(Page-level text extractions)
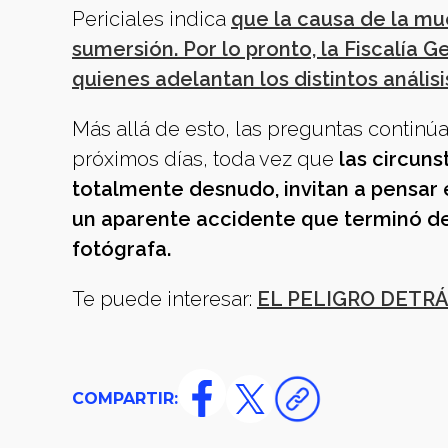
Periciales indica
que la causa de la mue
sumersión. Por lo pronto, la Fiscalía
quienes adelantan los distintos análisi
Más allá de esto, las preguntas continúa
próximos días, toda vez que
las circuns
totalmente desnudo, invitan a pensar
un aparente accidente que terminó de 
fotógrafa.
Te puede interesar:
EL PELIGRO DETRÁ
COMPARTIR:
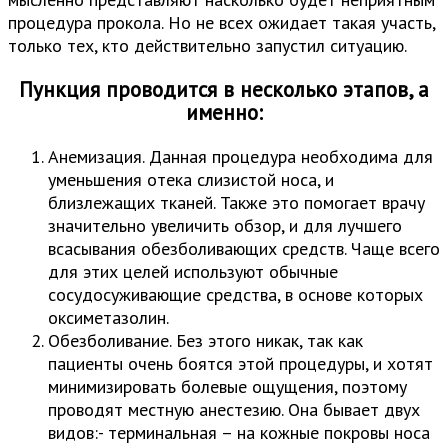
процедура прокола. Но не всех ожидает такая участь,
только тех, кто действительно запустил ситуацию.
Пункция проводится в несколько этапов, а
именно:
Анемизация. Данная процедура необходима для
уменьшения отека слизистой носа, и
близлежащих тканей. Также это помогает врачу
значительно увеличить обзор, и для лучшего
всасывания обезболивающих средств. Чаще всего
для этих целей используют обычные
сосудосуживающие средства, в основе которых
оксиметазолин.
Обезболивание. Без этого никак, так как
пациенты очень боятся этой процедуры, и хотят
минимизировать болевые ощущения, поэтому
проводят местную анестезию. Она бывает двух
видов:- терминальная – на кожные покровы носа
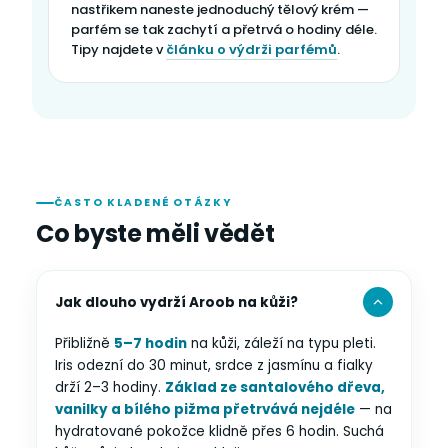
nastřikem naneste jednoduchý tělový krém —
parfém se tak zachytí a přetrvá o hodiny déle.
Tipy najdete v
článku o výdrži parfémů
.
ČASTO KLADENÉ OTÁZKY
Co byste měli vědět
Jak dlouho vydrží Aroob na kůži?
Přibližně
5–7 hodin
na kůži, záleží na typu pleti.
Iris odezní do 30 minut, srdce z jasmínu a fialky
drží 2–3 hodiny.
Základ ze santalového dřeva,
vanilky a bílého pižma přetrvává nejdéle
— na
hydratované pokožce klidně přes 6 hodin. Suchá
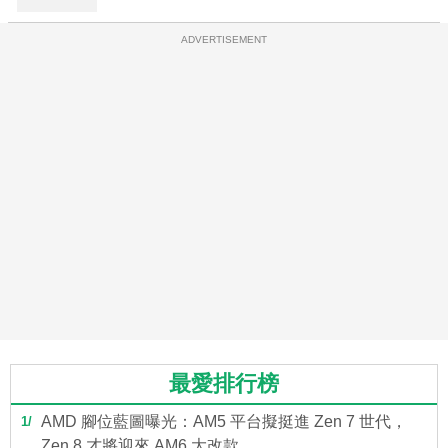
ADVERTISEMENT
最愛排行榜
AMD 腳位藍圖曝光：AM5 平台擬挺進 Zen 7 世代，
1
Zen 8 才將迎來 AM6 大改款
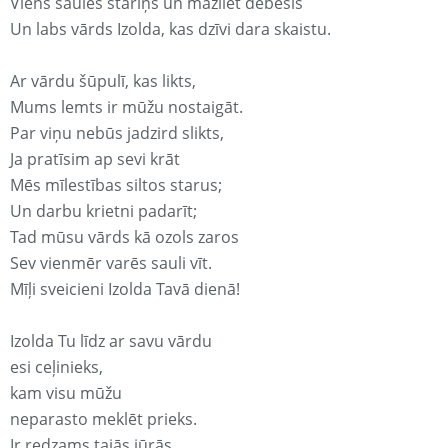
Viens saules stariņš un mazliet debesis
Un labs vārds Izolda, kas dzīvi dara skaistu.
Ar vārdu šūpulī, kas likts,
Mums lemts ir mūžu nostaigāt.
Par viņu nebūs jadzird slikts,
Ja pratīsim ap sevi krāt
Mēs mīlestības siltos starus;
Un darbu krietni padarīt;
Tad mūsu vārds kā ozols zaros
Sev vienmēr varēs sauli vīt.
Mīļi sveicieni Izolda Tavā dienā!
Izolda Tu līdz ar savu vārdu
esi ceļinieks,
kam visu mūžu
neparasto meklēt prieks.
Ir redzams tajās jūrās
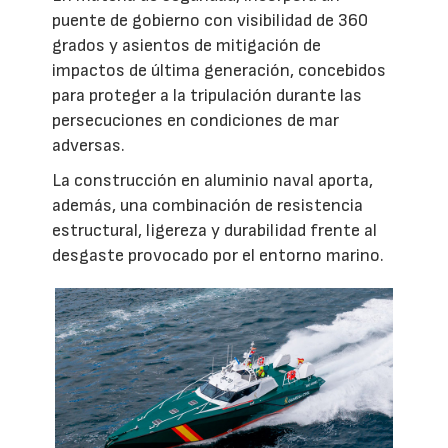
puente de gobierno con visibilidad de 360
grados y asientos de mitigación de
impactos de última generación, concebidos
para proteger a la tripulación durante las
persecuciones en condiciones de mar
adversas.
La construcción en aluminio naval aporta,
además, una combinación de resistencia
estructural, ligereza y durabilidad frente al
desgaste provocado por el entorno marino.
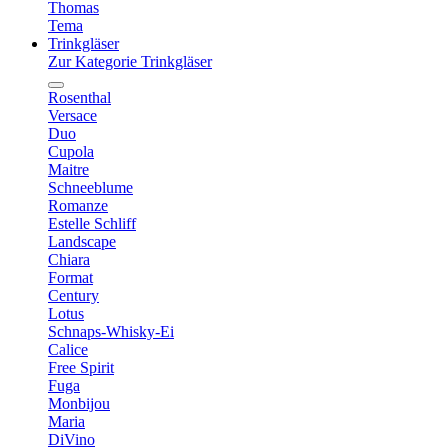
Thomas
Tema
Trinkgläser
Zur Kategorie Trinkgläser
Rosenthal
Versace
Duo
Cupola
Maitre
Schneeblume
Romanze
Estelle Schliff
Landscape
Chiara
Format
Century
Lotus
Schnaps-Whisky-Ei
Calice
Free Spirit
Fuga
Monbijou
Maria
DiVino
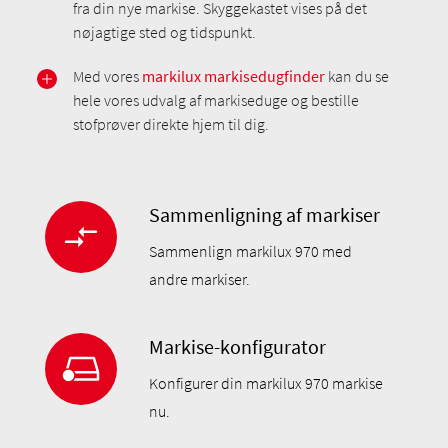
fra din nye markise. Skyggekastet vises på det
nøjagtige sted og tidspunkt.
Med vores
markilux markisedugfinder
kan du se
hele vores udvalg af markiseduge og bestille
stofprøver direkte hjem til dig.
Sammenligning af markiser
Sammenlign markilux 970 med
andre markiser.
Markise-konfigurator
Konfigurer din markilux 970 markise
nu.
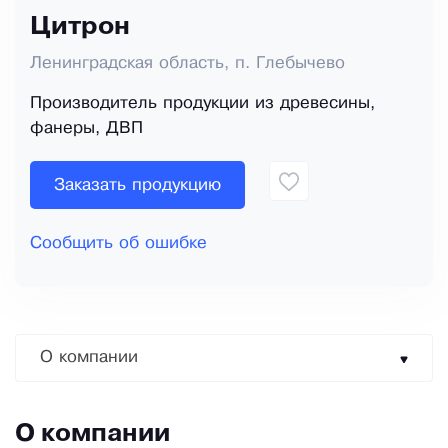
Цитрон
Ленинградская область, п. Глебычево
Производитель продукции из древесины,
фанеры, ДВП
Заказать продукцию
Сообщить об ошибке
О компании
О компании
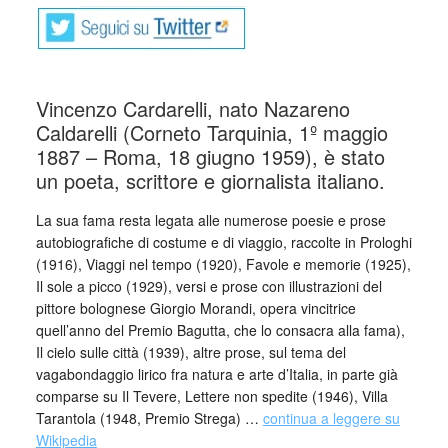
Vincenzo Cardarelli, nato Nazareno
Caldarelli (Corneto Tarquinia, 1º maggio
1887 – Roma, 18 giugno 1959), è stato
un poeta, scrittore e giornalista italiano.
La sua fama resta legata alle numerose poesie e prose
autobiografiche di costume e di viaggio, raccolte in Prologhi
(1916), Viaggi nel tempo (1920), Favole e memorie (1925),
Il sole a picco (1929), versi e prose con illustrazioni del
pittore bolognese Giorgio Morandi, opera vincitrice
quell’anno del Premio Bagutta, che lo consacra alla fama),
Il cielo sulle città (1939), altre prose, sul tema del
vagabondaggio lirico fra natura e arte d’Italia, in parte già
comparse su Il Tevere, Lettere non spedite (1946), Villa
Tarantola (1948, Premio Strega) …
continua a leggere su
Wikipedia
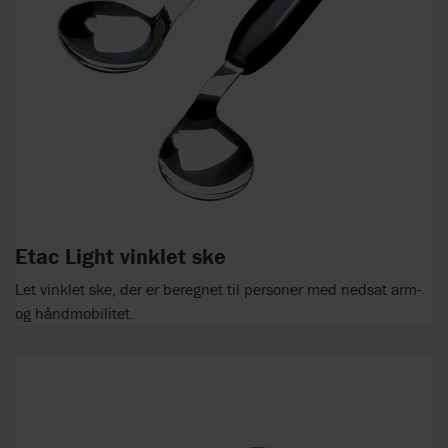
Etac Light vinklet ske
Let vinklet ske, der er beregnet til personer med nedsat arm-
og håndmobilitet.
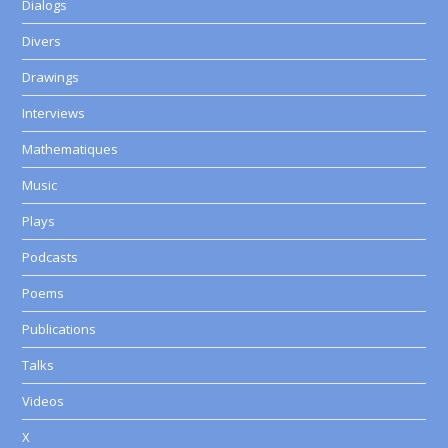
Dialogs
Divers
Drawings
Interviews
Mathematiques
Music
Plays
Podcasts
Poems
Publications
Talks
Videos
X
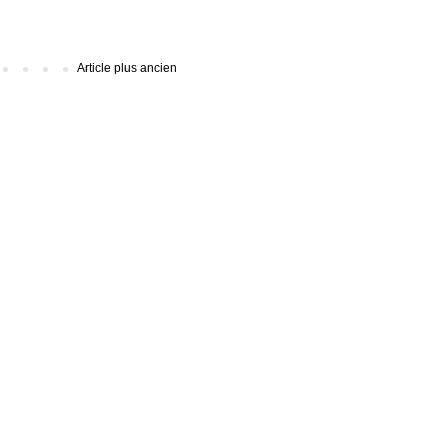
Article plus ancien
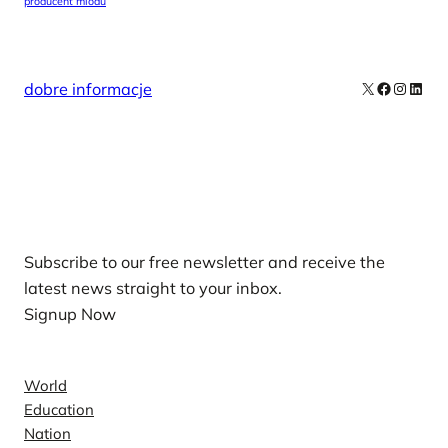
producent miodu
X
Facebook
Instag
Linke
dobre informacje
Our Newsletters
Subscribe to our free newsletter and receive the
latest news straight to your inbox.
Signup Now
News
World
Education
Nation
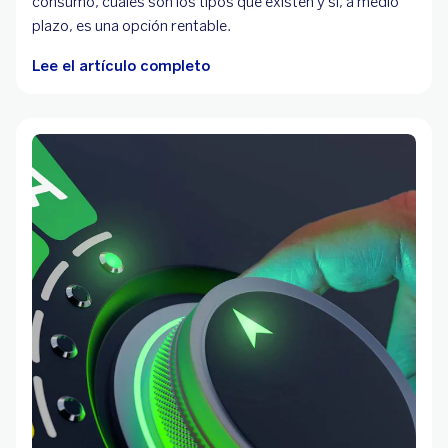
consumo, cuáles son los tipos que existen y si, a medio
plazo, es una opción rentable.
Lee el artículo completo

* _Work to complete_:
Each line of the records above that holds the word "vores" should be counted, and only the final number stated.

* _Response box_:
2